Mathilde sortit son téléphone et prit en photo tout ce que l’on a trouvé, avant que je ne le range. Je constate qu’il est treize heures trente et Elsa n’est toujours pas revenue nous avertir du réveil de la blessée. Est-ce que je peux me regarder dans une glace après l’avoir trahie ? Suis-je pardonnable ?

 Mathilde a raison, je dois me rendre à l’évidence, Mélanie nous ment. Elle cache quelque chose et ces cartes en sont la preuve. Je ne parviens pas à me faire à cette idée, j’aurais tellement voulu qu’elle se trompe, que ce ne soit rien de plus qu’un malentendu. Hélas, avoir des fausses identités sur soi, c’est un acte de criminel, pas d’innocent.

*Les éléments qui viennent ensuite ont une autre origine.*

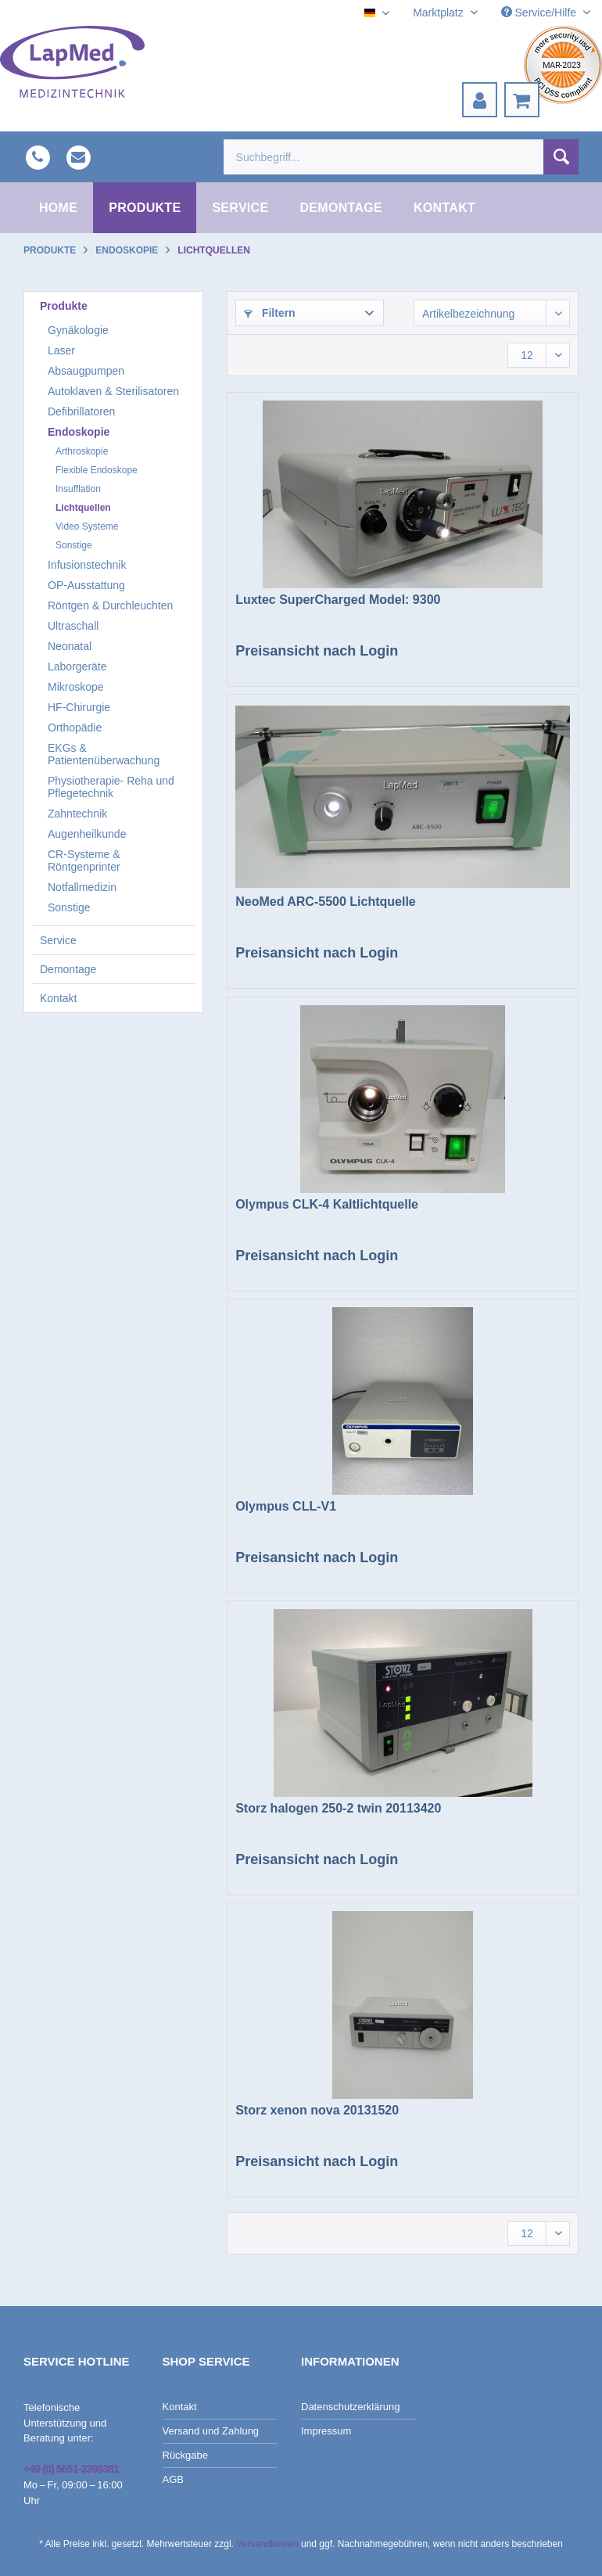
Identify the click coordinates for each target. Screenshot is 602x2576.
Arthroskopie (82, 451)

« Il est temps d’y aller, nous avons assez perdu de temps. De plus, Elsa nous a dit que le réfectoire ne va pas tarder à fermer. Fis-je pour cacher ma nervosité.

— Ouais ! Allons y. »

Nous quittons le bâtiment, moi en premier, l’esprit ailleurs. La tristesse sature mon cœur et je ne peux penser à autre chose. Je m’éloigne de plus en plus de la scène de crime, là où mon monde et mes croyances se sont effondrés.

Mathilde est à mes trousses, elle veut sans doute savoir comment je vais, elle est si gentille. Ça pourrait la perdre un jour, la bonté est écrasée par le poids du mensonge, Mélanie me l’a prouvé. Les quelques indices disséminés dans cette matinée auraient du me faire réagir plus tôt : L’impossibilité de dire quand elle a rencontré Damien et Barbara.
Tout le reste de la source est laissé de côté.